▸ **Assigned task**
Pictures aside, the data must be reproduced exactly.

(Stored records)
+++

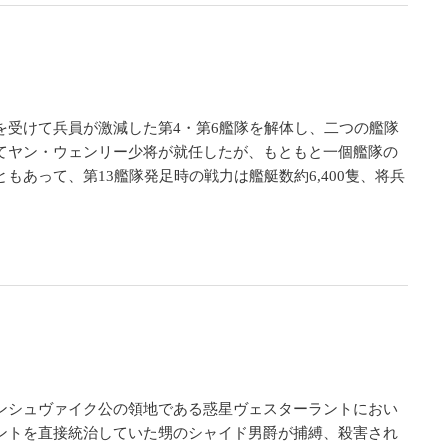
）
を受けて兵員が激減した第4・第6艦隊を解体し、二つの艦隊
てヤン・ウェンリー少将が就任したが、もともと一個艦隊の
あって、第13艦隊発足時の戦力は艦艇数約6,400隻、将兵
ンシュヴァイク公の領地である惑星ヴェスターラントにおい
ントを直接統治していた甥のシャイド男爵が捕縛、殺害され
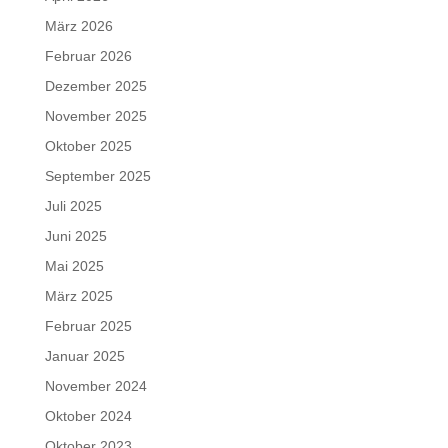
März 2026
Februar 2026
Dezember 2025
November 2025
Oktober 2025
September 2025
Juli 2025
Juni 2025
Mai 2025
März 2025
Februar 2025
Januar 2025
November 2024
Oktober 2024
Oktober 2023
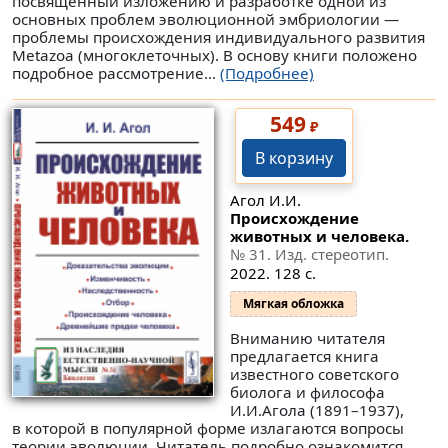
посвященный изложению и разработке одной из
основных проблем эволюционной эмбриологии —
проблемы происхождения индивидуального развития
Metazoa (многоклеточных). В основу книги положено
подробное рассмотрение...
(Подробнее)
549
₽
В корзину
Агол И.И.
Происхождение
животных и человека.
№ 31
. Изд. стереотип.
2022. 128 с.
Мягкая обложка
Вниманию читателя
предлагается книга
известного советского
биолога и философа
И.И.Агола (1891–1937),
в которой в популярной форме излагаются вопросы
теории эволюции. Читатель подробно ознакомится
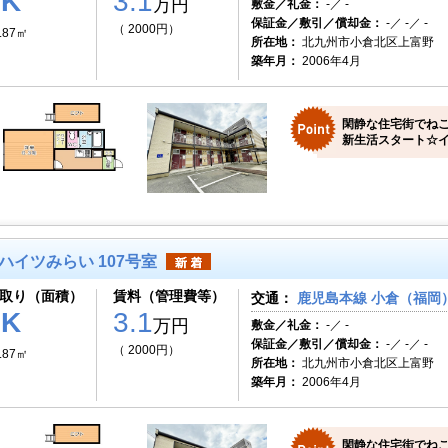
1K
3.1
万円
敷金／礼金：
-／ -
保証金／敷引／償却金：
-／ -／ -
（ 2000円）
.87㎡
所在地：
北九州市小倉北区上富野
築年月：
2006年4月
閑静な住宅街でねこ
新生活スタート☆イ
ハイツみらい 107号室
取り（面積）
賃料（管理費等）
交通：
鹿児島本線 小倉（福岡）
1K
3.1
万円
敷金／礼金：
-／ -
保証金／敷引／償却金：
-／ -／ -
（ 2000円）
.87㎡
所在地：
北九州市小倉北区上富野
築年月：
2006年4月
閑静な住宅街でねこ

+++

▸ **Your response**
）
を受けて兵員が激減した第4・第6艦隊を解体し、二つの艦隊
てヤン・ウェンリー少将が就任したが、もともと一個艦隊の
あって、第13艦隊発足時の戦力は艦艇数約6,400隻、将兵
ンシュヴァイク公の領地である惑星ヴェスターラントにおい
ントを直接統治していた甥のシャイド男爵が捕縛、殺害され
März 2026
Februar 2026
Dezember 2025
November 2025
Oktober 2025
September 2025
Juli 2025
Juni 2025
Mai 2025
März 2025
Februar 2025
Januar 2025
November 2024
Oktober 2024
Oktober 2023
посвященный изложению и разработке одной из
основных проблем эволюционной эмбриологии —
проблемы происхождения индивидуального развития
Metazoa (многоклеточных). В основу книги положено
подробное рассмотрение...
(Подробнее)
549
₽
В корзину
Агол И.И.
Происхождение
животных и человека.
№ 31
. Изд. стереотип.
2022. 128 с.
Мягкая обложка
Вниманию читателя
предлагается книга
известного советского
биолога и философа
И.И.Агола (1891–1937),
в которой в популярной форме излагаются вопросы
теории эволюции. Читатель подробно ознакомится
1K
3.1
万円
敷金／礼金：
-／ -
保証金／敷引／償却金：
-／ -／ -
（ 2000円）
.87㎡
所在地：
北九州市小倉北区上富野
築年月：
2006年4月
閑静な住宅街でねこ
新生活スタート☆イ
ハイツみらい 107号室
取り（面積）
賃料（管理費等）
交通：
鹿児島本線 小倉（福岡）
1K
3.1
万円
敷金／礼金：
-／ -
保証金／敷引／償却金：
-／ -／ -
（ 2000円）
.87㎡
所在地：
北九州市小倉北区上富野
築年月：
2006年4月
閑静な住宅街でねこ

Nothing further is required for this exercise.